Scientists already tried reproducing the early state with arguable luck. However, it is still practically impossible to guess if what is tested in the labs is relevant or not. You can do your own online search about those experiments, for example this one. They are also doing amazing researches in the evolutionary biology field.
In no particular order of appreciation, the next few points are what I think the rock pillows of evolution.
Randomness, Mutations, & Crossovers
Randomness is beautiful, but the die of nature is unbalanced.
What we think is uniformly random is not at all.
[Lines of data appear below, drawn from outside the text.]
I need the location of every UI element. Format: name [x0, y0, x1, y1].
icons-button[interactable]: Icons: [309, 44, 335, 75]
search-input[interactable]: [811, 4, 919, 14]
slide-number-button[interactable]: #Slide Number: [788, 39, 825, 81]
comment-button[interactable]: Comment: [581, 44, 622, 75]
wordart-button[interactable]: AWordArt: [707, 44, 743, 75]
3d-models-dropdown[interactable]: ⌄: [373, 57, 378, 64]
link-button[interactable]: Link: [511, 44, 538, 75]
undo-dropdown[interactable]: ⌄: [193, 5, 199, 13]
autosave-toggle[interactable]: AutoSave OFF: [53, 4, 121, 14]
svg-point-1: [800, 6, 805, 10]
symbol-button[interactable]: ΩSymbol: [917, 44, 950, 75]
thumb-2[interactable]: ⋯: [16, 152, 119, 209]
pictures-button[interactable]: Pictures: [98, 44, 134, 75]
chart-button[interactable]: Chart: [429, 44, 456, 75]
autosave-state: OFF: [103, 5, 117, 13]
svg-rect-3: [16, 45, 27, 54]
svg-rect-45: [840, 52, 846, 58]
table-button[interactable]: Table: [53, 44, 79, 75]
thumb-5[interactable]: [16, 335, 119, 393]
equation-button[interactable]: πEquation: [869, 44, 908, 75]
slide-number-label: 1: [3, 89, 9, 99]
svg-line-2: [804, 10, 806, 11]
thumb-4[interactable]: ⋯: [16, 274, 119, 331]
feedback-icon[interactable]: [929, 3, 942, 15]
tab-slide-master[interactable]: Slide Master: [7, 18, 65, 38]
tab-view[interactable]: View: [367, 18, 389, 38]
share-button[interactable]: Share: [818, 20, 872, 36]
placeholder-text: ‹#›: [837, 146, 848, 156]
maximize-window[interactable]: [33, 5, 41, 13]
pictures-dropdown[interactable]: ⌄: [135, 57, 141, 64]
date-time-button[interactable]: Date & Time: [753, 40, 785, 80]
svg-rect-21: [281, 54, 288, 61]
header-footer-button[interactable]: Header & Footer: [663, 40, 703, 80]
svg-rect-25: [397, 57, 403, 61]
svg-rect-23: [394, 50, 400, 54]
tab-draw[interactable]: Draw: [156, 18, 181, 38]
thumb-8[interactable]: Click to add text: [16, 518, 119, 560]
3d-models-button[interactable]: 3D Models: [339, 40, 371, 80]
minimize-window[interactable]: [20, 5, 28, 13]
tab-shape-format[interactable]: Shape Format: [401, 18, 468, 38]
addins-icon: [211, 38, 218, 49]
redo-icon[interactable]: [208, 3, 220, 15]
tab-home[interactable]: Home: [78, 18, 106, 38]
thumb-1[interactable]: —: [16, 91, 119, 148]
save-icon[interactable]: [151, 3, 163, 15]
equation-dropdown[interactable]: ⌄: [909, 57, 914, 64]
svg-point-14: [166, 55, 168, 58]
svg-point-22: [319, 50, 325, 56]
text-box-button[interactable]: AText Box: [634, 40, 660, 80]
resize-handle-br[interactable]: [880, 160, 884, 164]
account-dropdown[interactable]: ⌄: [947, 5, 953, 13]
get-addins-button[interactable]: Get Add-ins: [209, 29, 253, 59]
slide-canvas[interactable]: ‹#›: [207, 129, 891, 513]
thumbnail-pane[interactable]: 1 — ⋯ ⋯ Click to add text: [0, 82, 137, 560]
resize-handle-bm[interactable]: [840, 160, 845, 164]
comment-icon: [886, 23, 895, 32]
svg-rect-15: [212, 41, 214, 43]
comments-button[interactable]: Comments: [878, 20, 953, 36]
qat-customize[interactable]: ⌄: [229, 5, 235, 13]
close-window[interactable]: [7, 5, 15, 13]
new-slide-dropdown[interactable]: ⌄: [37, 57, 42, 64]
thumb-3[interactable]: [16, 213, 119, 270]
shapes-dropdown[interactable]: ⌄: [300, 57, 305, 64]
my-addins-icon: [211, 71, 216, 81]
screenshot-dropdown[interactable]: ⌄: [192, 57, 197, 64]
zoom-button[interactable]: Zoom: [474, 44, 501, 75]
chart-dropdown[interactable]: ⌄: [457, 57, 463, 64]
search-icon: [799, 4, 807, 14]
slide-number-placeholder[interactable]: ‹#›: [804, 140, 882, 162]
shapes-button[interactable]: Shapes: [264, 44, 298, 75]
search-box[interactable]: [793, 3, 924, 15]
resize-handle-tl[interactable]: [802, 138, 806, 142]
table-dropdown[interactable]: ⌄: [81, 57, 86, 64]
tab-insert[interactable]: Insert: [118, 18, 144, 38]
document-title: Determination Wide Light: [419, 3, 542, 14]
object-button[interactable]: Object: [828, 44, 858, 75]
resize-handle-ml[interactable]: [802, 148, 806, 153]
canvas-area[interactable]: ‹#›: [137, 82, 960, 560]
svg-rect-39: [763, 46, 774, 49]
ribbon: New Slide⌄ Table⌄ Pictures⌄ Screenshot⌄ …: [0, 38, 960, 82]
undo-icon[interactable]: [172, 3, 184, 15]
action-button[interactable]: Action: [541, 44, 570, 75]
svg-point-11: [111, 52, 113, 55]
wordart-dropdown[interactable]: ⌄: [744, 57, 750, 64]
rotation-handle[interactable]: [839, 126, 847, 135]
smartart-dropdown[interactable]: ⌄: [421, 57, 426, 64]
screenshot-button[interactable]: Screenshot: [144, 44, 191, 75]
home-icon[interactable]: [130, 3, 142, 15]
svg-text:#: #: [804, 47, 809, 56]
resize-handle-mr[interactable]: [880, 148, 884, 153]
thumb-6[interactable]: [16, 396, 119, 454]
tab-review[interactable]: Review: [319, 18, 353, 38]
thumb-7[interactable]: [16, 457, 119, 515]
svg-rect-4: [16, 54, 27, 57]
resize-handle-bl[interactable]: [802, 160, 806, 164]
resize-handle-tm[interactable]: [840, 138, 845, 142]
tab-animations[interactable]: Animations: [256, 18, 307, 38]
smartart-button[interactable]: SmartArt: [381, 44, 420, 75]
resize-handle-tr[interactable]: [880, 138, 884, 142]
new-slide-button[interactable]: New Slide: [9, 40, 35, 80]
The law governing randomness is heavily dependent on historic and environmental factors. It doesn’t mean that all events are pre-calculated but that the chances of hitting a number varies constantly. It would be similar to playing poker and suddenly finding that the size of the deck has changed because new cards and new rules were added.
This is how the randomness of nature is, far from the strict laws, closer to a law that moves like the tide. It’s unlikely that humans will ever be able to grasp all the elements that create the law that governs it.
A mutation is an alteration or change of form, quality, attribute, functions
of any trait in an individual. The change can be apparent or not. A mutation
is only considered transmittable in evolution if it has affected the genotype of
the being. The genotype contains the genetic code of the being,
the combination of alleles on homologous chromosomes. This is the only change
that can be transmitted from one generation to another. It’s the code making up
what the being is.
Let’s note that the mutation on the genotype level that is transmitted should take place in the gonads (germinal cells). If the change doesn’t happen there, it might be expressed in the phenotype but not transmitted to the descendant.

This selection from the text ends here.